In celebration of this delightful fact (and because star anise is a delicious – and an underused foodstuff) I have decided to provide you with two recipes. The first is Chinese: Tea Eggs – a typical breakfast food or midmeal snack. The second – Star Anise Brownies – just looks delicious and is relevant because I baked brownies for my colleagues last week. To watch people who have never eaten brownies before eat some particularly good ones (if I don’t say so myself) fresh out of the oven was a sight to be seen! I only wish I’d had my camera. I have never seen a whole batch of brownies disappear so quickly, the shrieks of delight still echo in my ears!
Please try them both and report back to me.
1 – 2 tbsp black tea
2 cinnamon sticks, broken into pieces
3 star anise
1 tsp coarse salt
120 ml dark soy sauce
1/2 tsp five-spice powder
2 tbsp toasted sesame seeds
2 tbsp crystal salt
Put the eggs into a pan, cover with cold water and bring to the boil. Simmer for 5 minutes, then drain and refresh in iced water. Now carefully tap the eggs on your work surface to crack the shells on all sides.
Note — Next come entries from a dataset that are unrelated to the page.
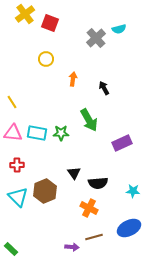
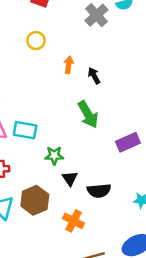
black arrow: (104, 88) -> (94, 76), moved
green star: (61, 133) -> (54, 156), moved
orange cross: (89, 208) -> (74, 221), moved

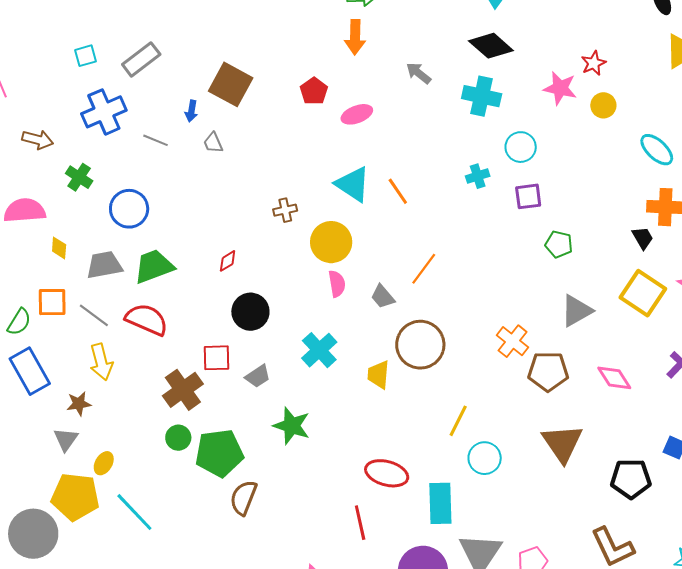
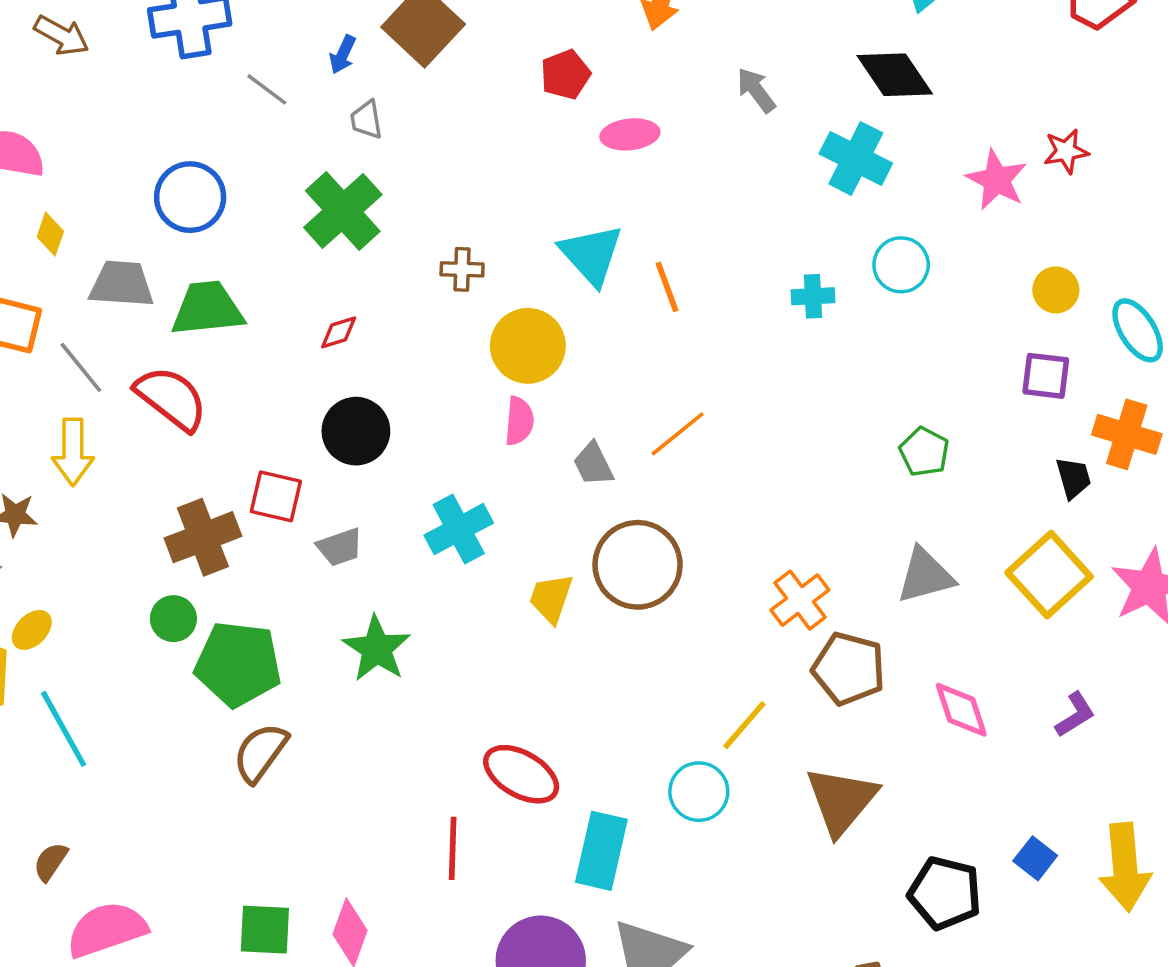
yellow circle: (603, 105) -> (1056, 290), moved
green cross: (79, 177) -> (343, 211), moved, size x1.6
purple square: (528, 196) -> (1046, 376), moved
yellow line: (458, 421) -> (744, 725), moved

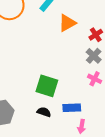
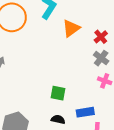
green square: (47, 86) -> (58, 93), size x0.7

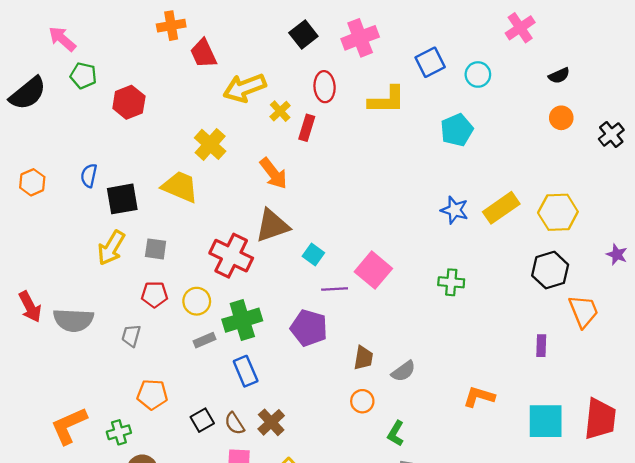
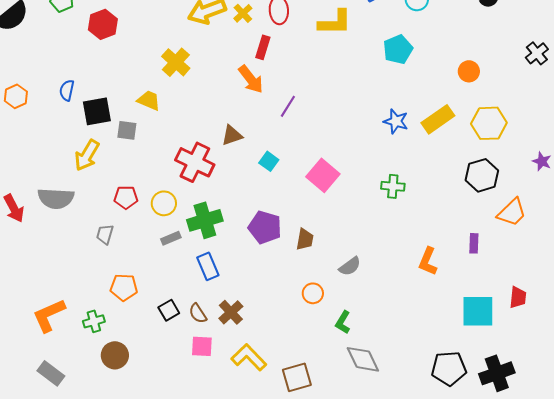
yellow cross: (280, 111) -> (243, 13), moved
orange circle: (561, 118) -> (469, 71), moved
orange arrow: (273, 173) -> (251, 79), moved
yellow trapezoid: (180, 187) -> (149, 100), size x0.7
brown triangle: (272, 226) -> (232, 135), size x0.7
gray square: (156, 249) -> (127, 130), moved
purple line: (335, 289) -> (288, 106), moved, turned -55
orange trapezoid: (583, 311) -> (512, 212), turned 68
gray semicircle: (73, 320) -> (56, 198), moved
brown trapezoid: (363, 358) -> (305, 239), moved
orange L-shape: (479, 397) -> (428, 261), moved, turned -84
red trapezoid: (600, 419) -> (518, 297), moved, size x0.6

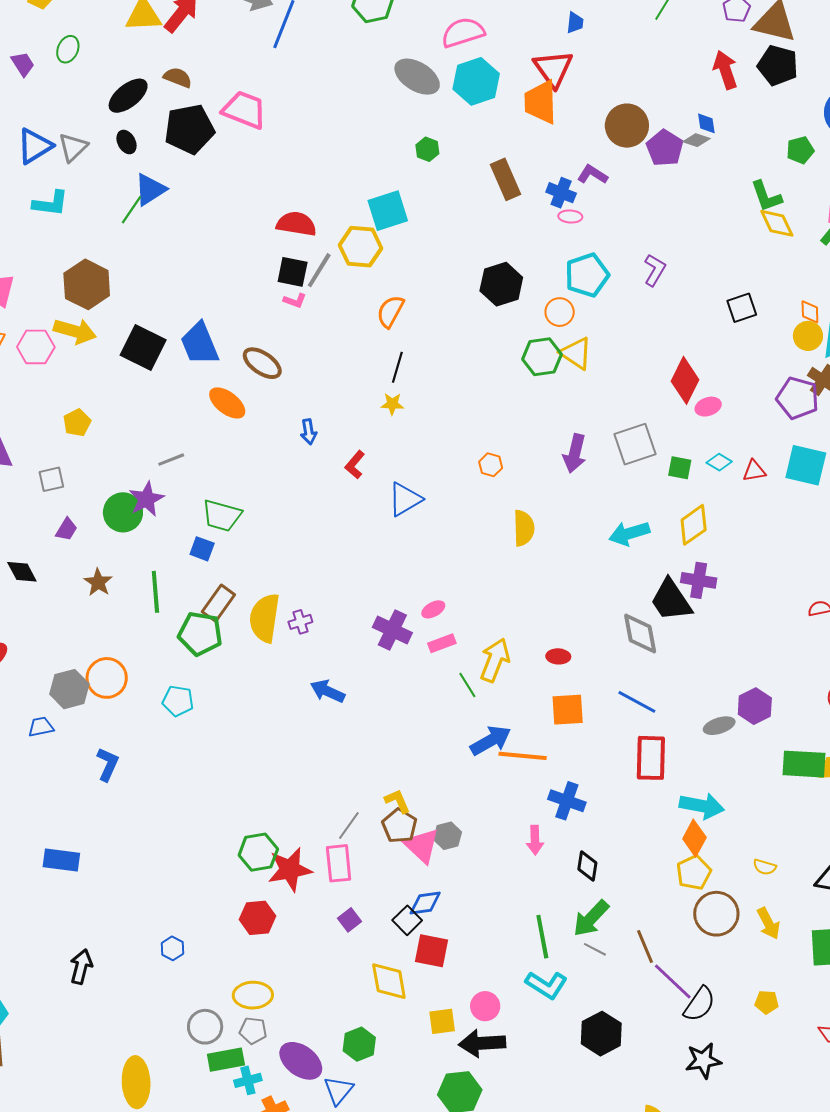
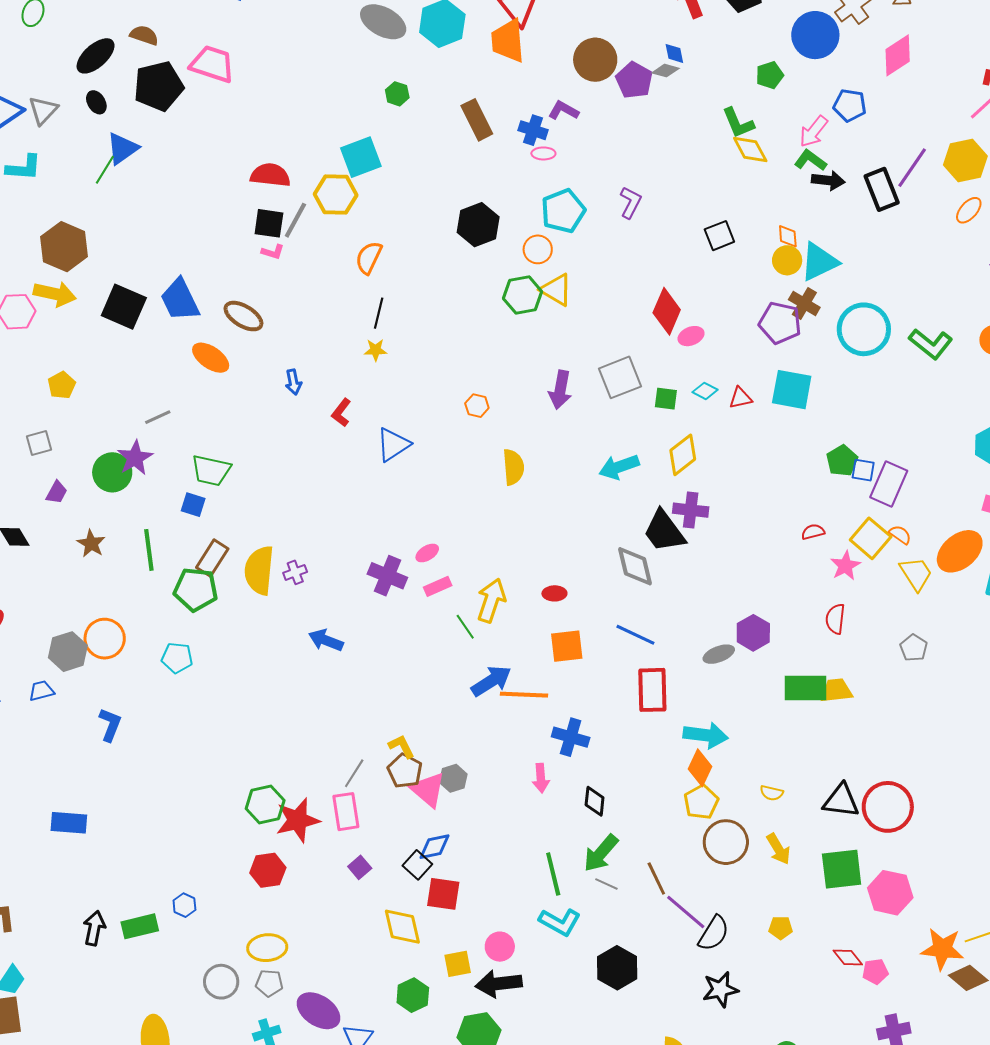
green hexagon: (359, 1044) -> (413, 995), moved
green rectangle: (226, 1060) -> (140, 926), moved

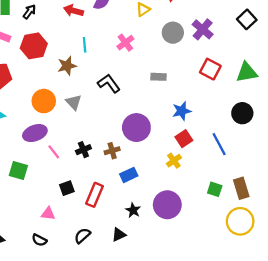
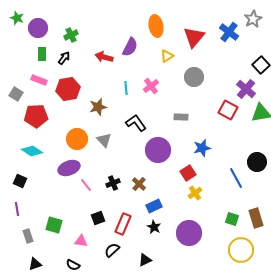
purple cross: (203, 29) -> (246, 89), moved
cyan line: (85, 45) -> (126, 88), moved
black circle: (242, 113) -> (257, 162), moved
purple circle: (136, 128) -> (158, 150), moved
red square: (184, 139) -> (188, 173), moved
brown cross: (112, 151) -> (139, 184), turned -32
green square: (18, 171) -> (54, 225), moved
black star: (133, 210) -> (154, 227), moved
yellow circle: (240, 221) -> (241, 250), moved
black semicircle: (82, 236) -> (112, 250), moved

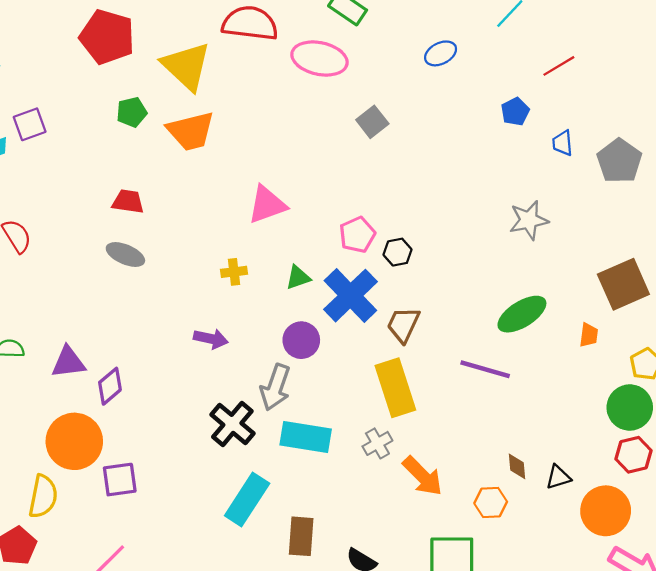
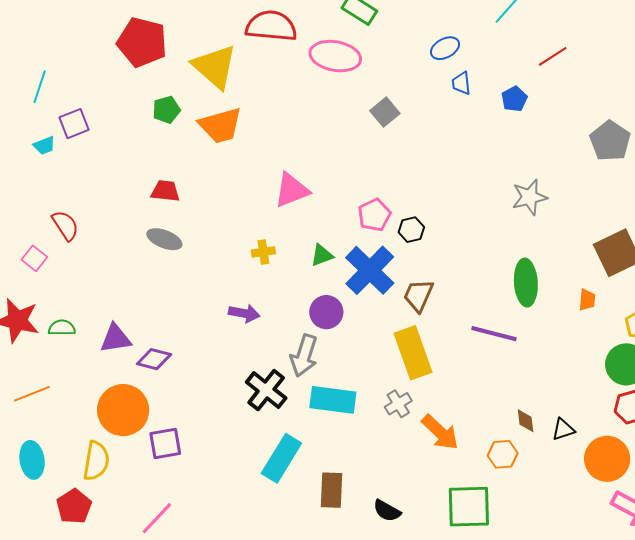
blue trapezoid: (563, 143) -> (461, 83), moved
green ellipse: (522, 314) -> (526, 283), turned -60
purple diamond: (110, 386) -> (154, 359), turned 56

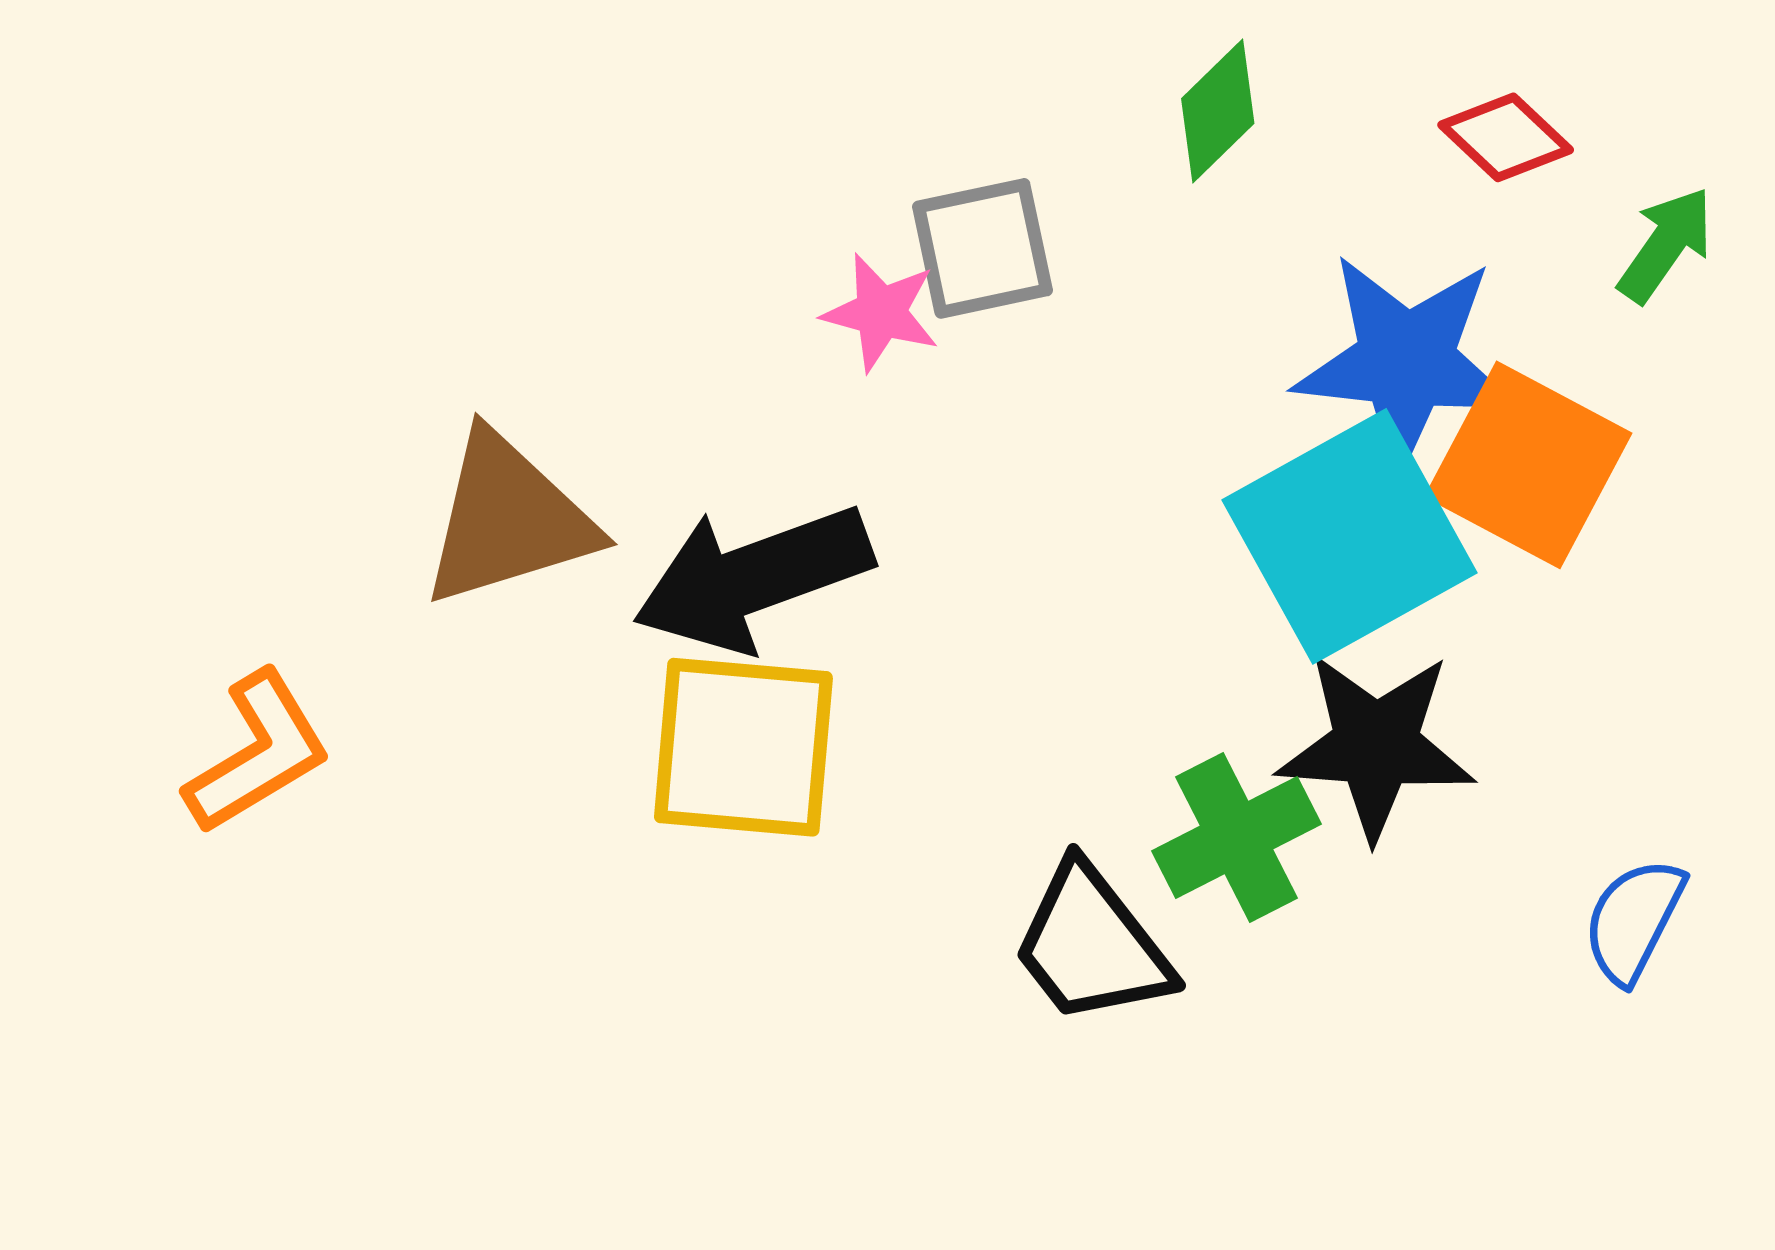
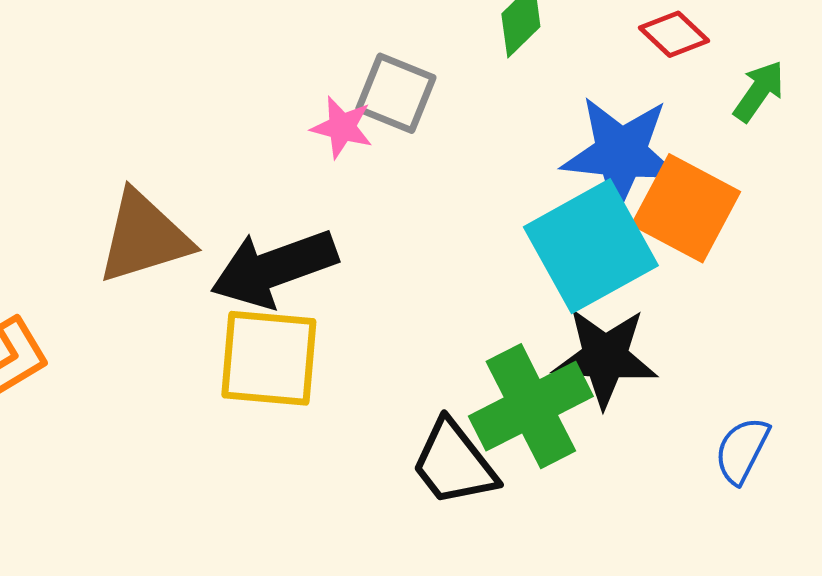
gray square: (982, 248) -> (396, 93), turned 34
green cross: (1237, 838) -> (531, 406), size x1.4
Put the eggs back into the pan and add the tea, cinnamon sticks, star anise, coarse salt, soy sauce and 1 litre water. Bring to the boil and simmer, covered, for 1 hour.
Crush the crystal salt slightly in a mortar and mix with the sesame seeds and five-spice powder. Shell the eggs and serve on small plates with a little of the spice mixture.
Tip: The more cracks there are in the shell, the better the marbled effect will be.
(recipe courtesy of the sbs food website)
Star anise chocolate brownies
Use a coffee grinder or pestle and mortar to grind whole star anise into a fine powder. Makes 12.
120g unsalted butter, cut into chunks
120g dark chocolate, about 70%, broken into pieces
120g caster sugar
100g light muscovado sugar
½ tsp vanilla extract
130g plain flour
½ tsp finely grated orange zest
1½ tsp ground star anise
Good pinch of salt
Preheat the oven to 200C. Butter a 20cm square brownie tin and line the bottom and two sides with a strip of baking parchment that’s long enough to hang over the sides (to make it easier to lift the brownie out of the tin).
In a heatproof bowl over a pan of barely simmering water, melt the butter and chocolate, and stir until smooth. Add the sugars, leave for a couple of minutes, then add the vanilla and beat well. Add the eggs one by one, beating well after each addition. Stir in the flour, orange zest, star anise and salt.
Pour the mix into the tin, smooth and bake for 20 minutes, until the top is crackled and a toothpick inserted into the middle comes out with a few moist crumbs clinging to it. Plunge the base of the tin into a bowl of iced water to stop it cooking, then leave to cool in the tin for 30 minutes, lift out and finish cooling on a rack.
(this one is from that Hugh Fearnley-Whittingstall guy from the River Cottage who is championing vegetarianism at the moment – good on him)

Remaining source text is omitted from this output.